Addressing the annual Congress in Liverpool, Dave McCrossen – Usdaw Deputy General Secretary said: “With the ongoing cost of living crisis, talk of rising prices has never been far from the news. As prices have increased, it has been trade unions ensuring that wages, pensions and welfare payments keep up. However, throughout this whole debate, our wage negotiations and our representations to Government, we need an effective measure of how much prices are rising and impacting households.
“Unfortunately, over the past thirteen years, the Conservatives have been taking us further away from a measure that reflects the impact of price increases on households. Instead, they have become increasingly and indefensibly reliant on measures of inflation which gauge the general performance of the economy.
“The Consumer Price Index measure, which the Government now favours, was designed to compare one international economy to another. Whilst it can do this with some accuracy, it does not offer a full picture of how much our members' wages need to increase to protect their living standards.
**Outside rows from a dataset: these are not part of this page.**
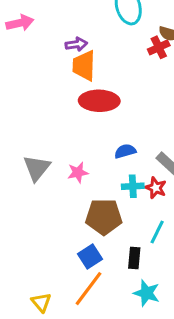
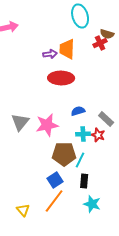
purple arrow: (76, 44) -> (50, 54), moved
orange trapezoid: (84, 66) -> (67, 49), moved
pink star: (78, 173) -> (47, 125), size x1.6
cyan line: (157, 232) -> (80, 160), moved

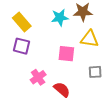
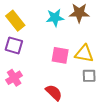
yellow triangle: (90, 39) -> (84, 54), moved
pink cross: (38, 77) -> (14, 78), moved

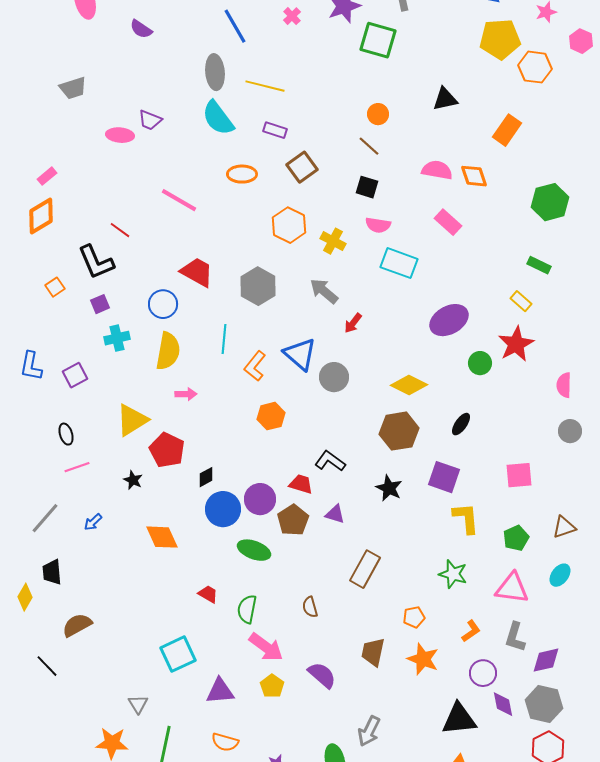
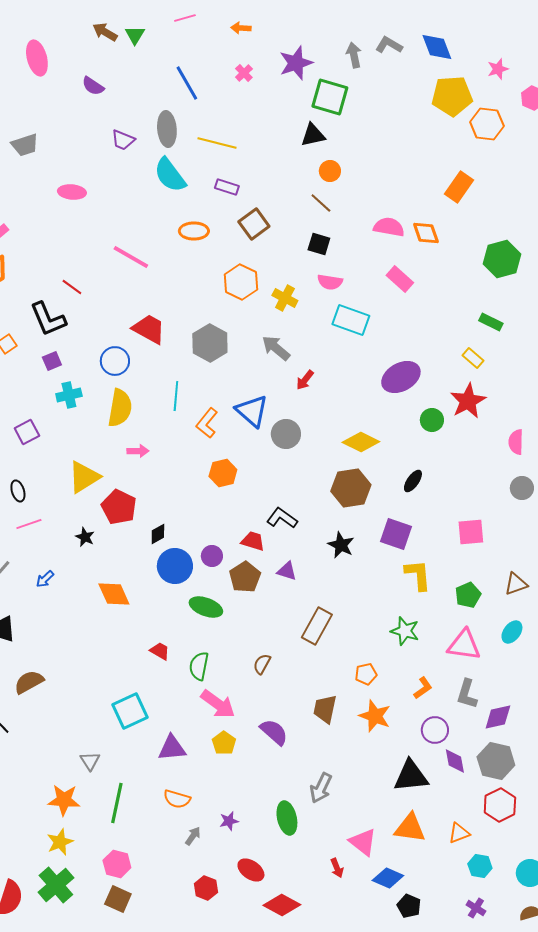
black triangle: (445, 99) -> (313, 135), moved
purple trapezoid: (150, 120) -> (123, 140), moved
purple circle: (260, 499) -> (212, 556), size x0.7
brown semicircle: (310, 607) -> (262, 664), turned 45

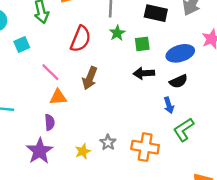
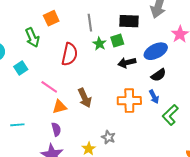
green square: (142, 44) -> (117, 41), moved
black arrow: (144, 73) -> (127, 63), moved
brown arrow: (90, 78) -> (85, 98), moved, turned -36
orange cross: (145, 147) -> (129, 101), moved

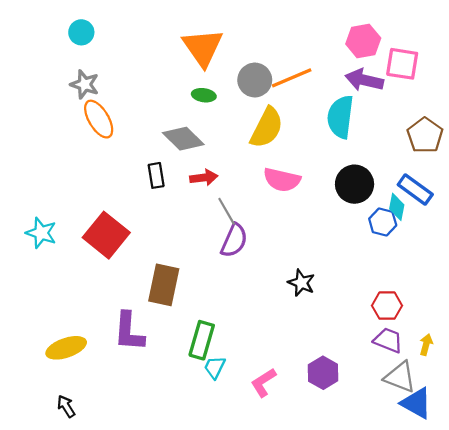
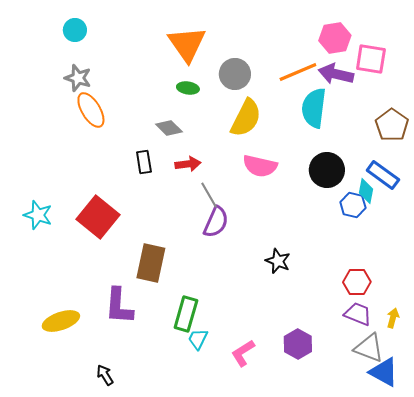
orange line: (292, 78) -> (298, 72), moved
gray diamond: (183, 139) -> (169, 128), size x0.7
black arrow: (66, 406) -> (105, 375), moved

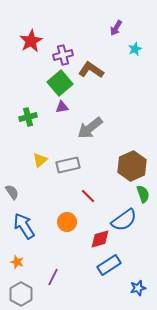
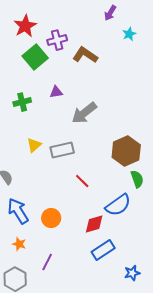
green square: (60, 83) -> (35, 57), moved
orange circle: (67, 222) -> (51, 218), moved
orange star: (17, 262) -> (19, 244), moved

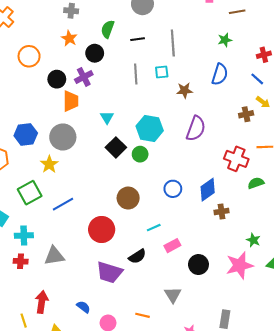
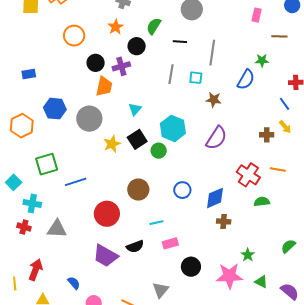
blue semicircle: (220, 74) -> (246, 80), moved
yellow star: (49, 164) -> (112, 144), moved

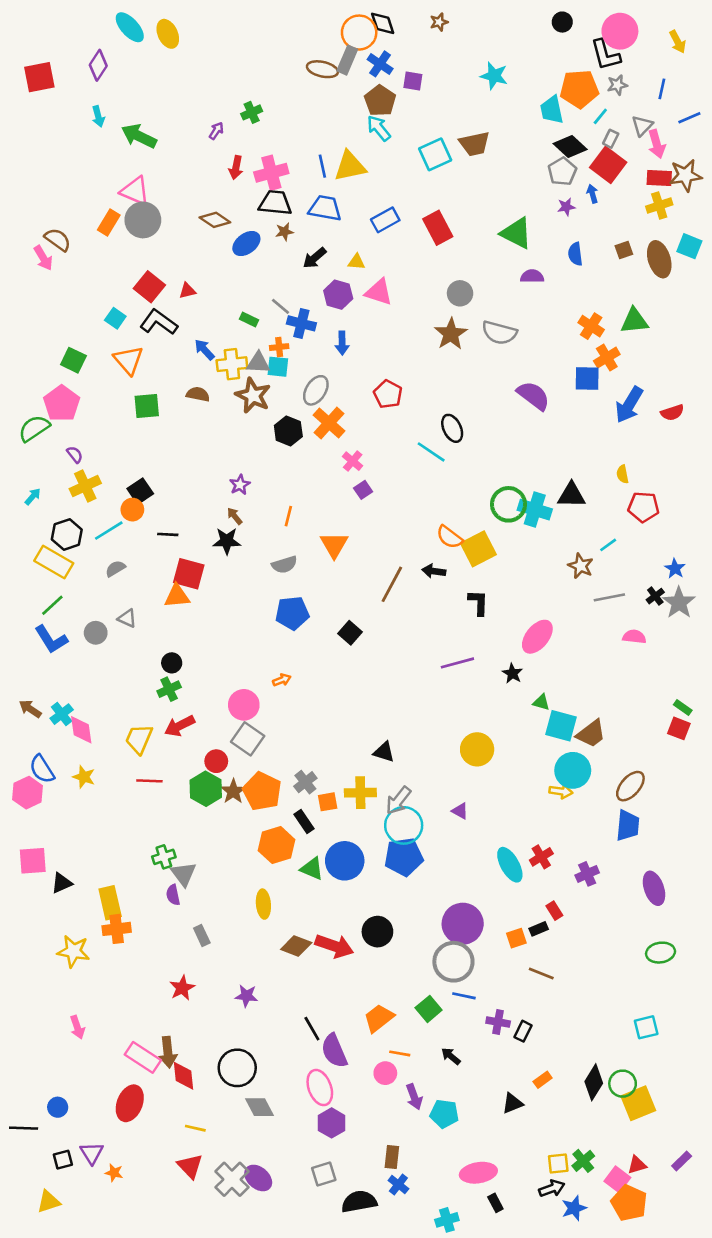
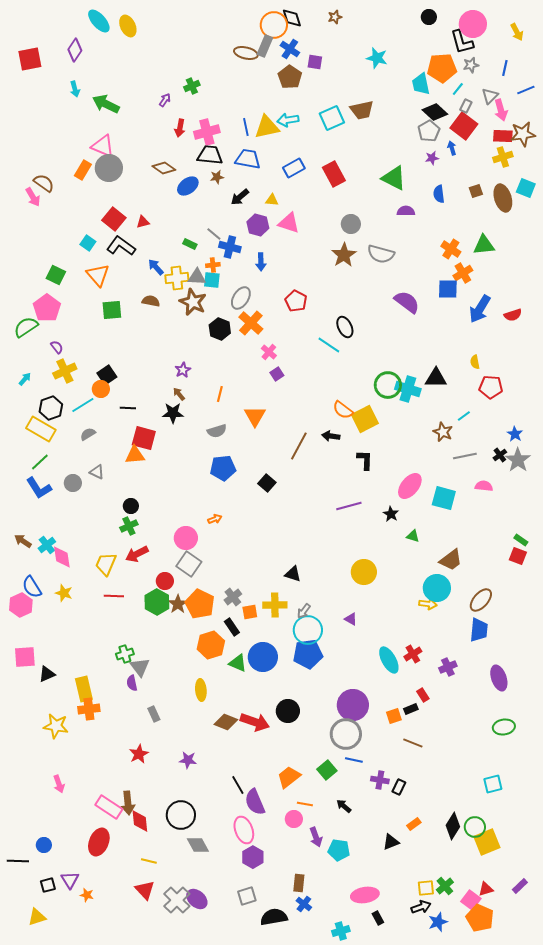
cyan arrow: (379, 128) -> (288, 120), moved, turned -60
cyan square: (561, 726) -> (444, 498), moved
gray arrow: (398, 801) -> (304, 611), size x0.7

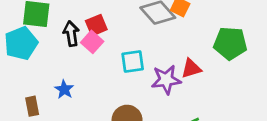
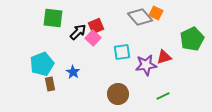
black arrow: (71, 34) -> (78, 32), turned 54
cyan pentagon: (21, 43) -> (42, 64), moved
green pentagon: (230, 43) -> (192, 39), turned -30

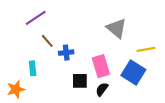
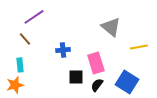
brown line: (47, 41) -> (25, 39), moved
cyan rectangle: (33, 68) -> (20, 65), moved
blue square: (133, 72) -> (127, 82), moved

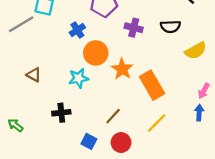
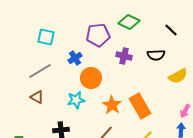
gray line: (21, 24) -> (40, 71), moved
orange star: (122, 69) -> (112, 105), moved

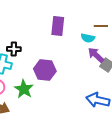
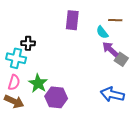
cyan semicircle: (88, 38) -> (102, 32), turned 40
purple hexagon: (45, 70) -> (56, 97), moved

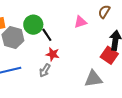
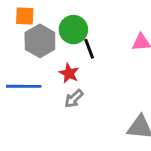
red star: (53, 54) -> (69, 73), moved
“CPI and CPIH are flawed measures for our members, consistently underestimating inflation and not truly representative of their lives. For example, the CPI and CPIH measures include the spending of the top four percent of earners and the spending of those people holidaying from abroad in the UK. As a result, the CPI measures over-represent changes to the price of luxury goods, such as yacht maintenance costs or stockbroker fees. They under-estimate the impact of price increases on essentials, such as food and rent.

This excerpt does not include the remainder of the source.